Economics is also divided into macroeconomics and microeconomics. (Micro and macro derive from Greek words for “large” and “small,” respectively.) Macroeconomics (the big picture) involves study of the entire society— sums of sets of micro variables (e.g., numbers of workers employed by various firms) yield aggregate (macro) variables (e.g., national employment). Microeconomics focuses on the detailed behavior of specific households, firms, or industries. By analogy, microeconomic tools are microscopes, while macroeconomic tools are telescopes.
Macro and micro differ more by degree than kind. In a sense, macro involves the study of the forest while micro focuses on individual trees. Thus, macroeconomics considers how national income, unemployment, inflation, and economic growth are determined.
Macroeconomics focuses on aggregate variables relevant for an entire national economy, or even the world economy.
The growing influence of international trade and finance on economies everywhere is increasingly incorporated into modern macroeconomic models. Macro policy addresses the total effects of changing taxes and government spending, or growth in the money supply.
Commonly agreed-upon normative goals of macro policy include:
High employment. People suffer when many workers cannot find jobs and many manufacturing plants and much machinery sit idle.
Price-level stability. If average prices are volatile, people may be uncertain about how much their wages will buy, or whether to consume now or invest in hopes of future returns.
Economic growth. People want higher incomes each year and most hope their children will be even more prosperous than they are.
Economic security is closely related to achieving these three goals. People want to retain their jobs and the good things they have.

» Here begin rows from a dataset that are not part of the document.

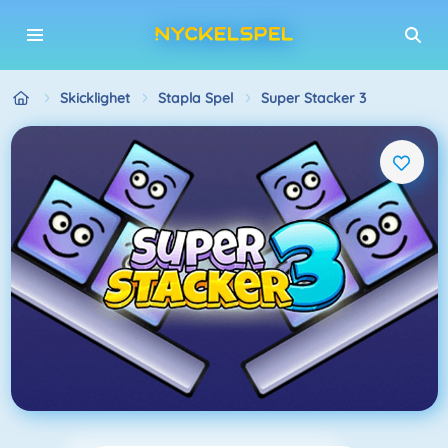
Skicklighet
Stapla Spel
Super Stacker 3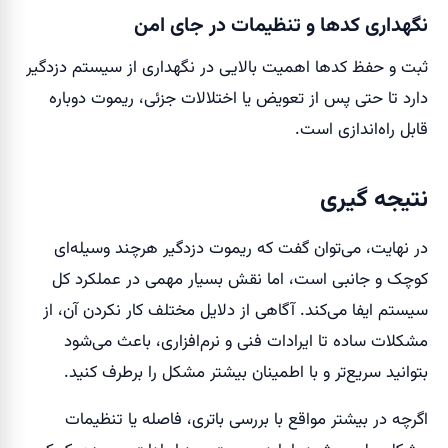
نگهداری کدها و تنظیمات در جای امن
ثبت و حفظ کدها اهمیت بالایی در نگهداری از سیستم دزدگیر
دارد تا حتی پس از تعویض یا اختلالات جزئی، ریموت دوباره
قابل راه‌اندازی است.
نتیجه گیری
در نهایت، می‌توان گفت که ریموت دزدگیر هرچند وسیله‌ای
کوچک و جانبی است، اما نقش بسیار مهمی در عملکرد کل
سیستم ایفا می‌کند. آگاهی از دلایل مختلف کار نکردن آن، از
مشکلات ساده تا ایرادات فنی و نرم‌افزاری، باعث می‌شود
بتوانید سریع‌تر و با اطمینان بیشتر مشکل را برطرف کنید.
اگرچه در بیشتر مواقع با بررسی باتری، فاصله یا تنظیمات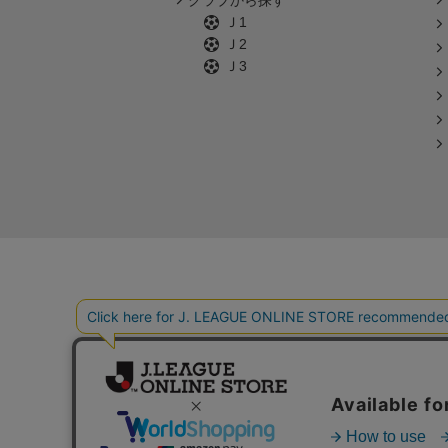
クラブから探す
Ｊ1
Ｊ2
Ｊ3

Security may be threatened by such events as nuclear war or by changes in what society wants. The birth of the auto put buggy-whip braiders out of work and recently, powerful PCs devastated the markets for both typewriters and mainframe computing (e.g., IBM was dependent on mainframes and got into deep trouble. And how many people today even own a typewriter?)
We mentioned earlier that nominal (monetary) prices significantly affect behavior only when translated into relative prices. Thus, for example, inflation (a hike in average monetary prices) is a problem only if it distorts relative prices or redistributes income. But inflation always disrupts both, and it can stunt economic growth as well, so it is a major concern for macro policymakers.